Further, there are various ways to obtain the theoretical system time, for example, obtaining the theoretical system time of the last frame extraction may specifically include:

judging whether another frame extraction exists before the last frame extraction, if so, acquiring the theoretical system time of the last frame extraction as reference time, and if not, acquiring the system time of the first frame as reference time;

It is understood that, in the embodiment of the present application, the theoretical system time of the last frame extraction is calculated according to the theoretical system time and the time interval of the second previous frame extraction.

Referring to fig. 6, a schematic structural diagram of a frame extracting apparatus in an embodiment of the present application; as shown in fig. 6, an embodiment of the present application provides an apparatus for frame extraction, including:

an encoding rate obtaining unit 601, configured to obtain, in real time, an encoding rate suitable for a current network environment and received by a video encoder;

a coding frame rate calculating unit 602, configured to calculate a coding frame rate corresponding to a coding code rate according to a preset correspondence between the coding code rate and a coding frame rate;

a frame extracting unit 603, configured to perform frame extraction according to the encoding frame rate to complete the encoding operation.

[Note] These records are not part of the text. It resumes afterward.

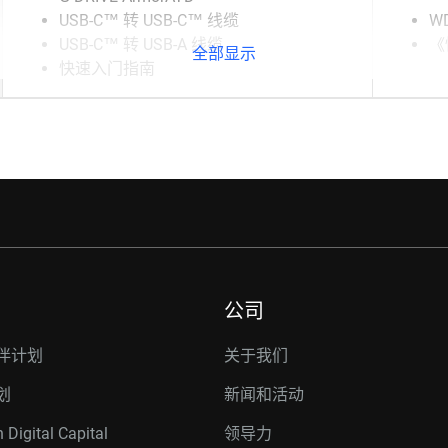
USB-C™ 转 USB-C™ 线缆
WD
USB-C™ 转 USB-A 线缆
《
全部显示
快速入门指南
公司
伴计划
关于我们
划
新闻和活动
 Digital Capital
领导力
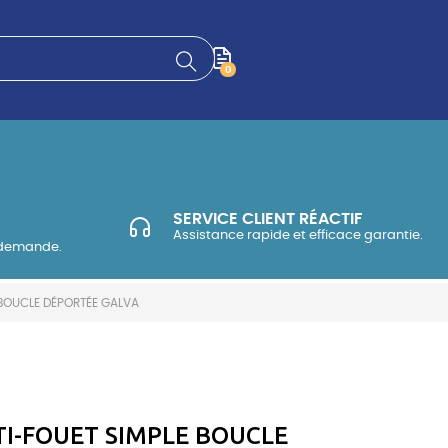
0
SERVICE CLIENT RÉACTIF
Assistance rapide et efficace garantie.
 demande.
 BOUCLE DÉPORTÉE GALVA
TI-FOUET SIMPLE BOUCLE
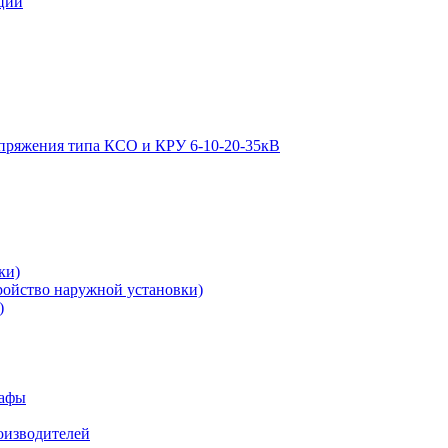
ции
апряжения типа КСО и КРУ 6-10-20-35кВ
ки)
ройство наружной установки)
)
кафы
роизводителей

Further, the apparatus for extracting frames may further include:

Further, the encoding frame rate calculating unit 602 may specifically be configured to:

acquiring a first difference value between the coding code rate and a minimum value in a code rate interval;

the sine parameter is calculated according to a preset formula y-sin (pi x/2), where x represents the first ratio and y represents the sine parameter.

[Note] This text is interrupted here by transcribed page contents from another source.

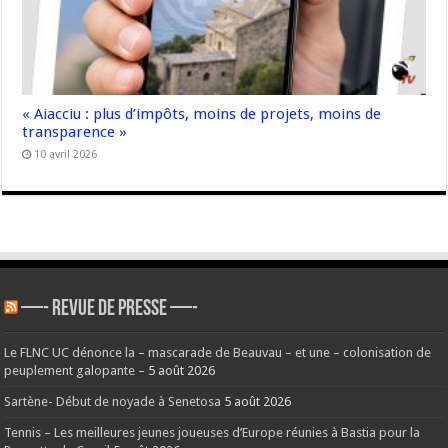
« Aiacciu : plus d’impôts, moins de projets, moins de
transparence »
10 avril 2026
—- REVUE DE PRESSE —-
Le FLNC UC dénonce la – mascarade de Beauvau – et une – colonisation de
peuplement galopante –
5 août 2026
Sartène- Début de noyade à Senetosa
5 août 2026
Tennis – Les meilleures jeunes joueuses d’Europe réunies à Bastia pour la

Further, the frame extracting unit 603 may specifically include:

the time interval determining subunit is used for calculating the time interval between two adjacent frame extractions according to the coding frame rate;

Further, the time interval determining subunit may be specifically configured to:

Further, the apparatus for extracting frames further comprises:

Further, the frame extraction execution subunit may be specifically configured to:

acquiring system time of a current frame;

judging whether the last frame extraction exists;

if the last frame extraction exists, acquiring the theoretical system time of the last frame extraction, and taking the difference value between the acquired system time of the current frame and the theoretical system time of the last frame extraction as a third difference value;

and comparing the third difference value with the time interval, and performing frame extraction coding or frame extraction discarding according to the comparison result to finish the coding operation.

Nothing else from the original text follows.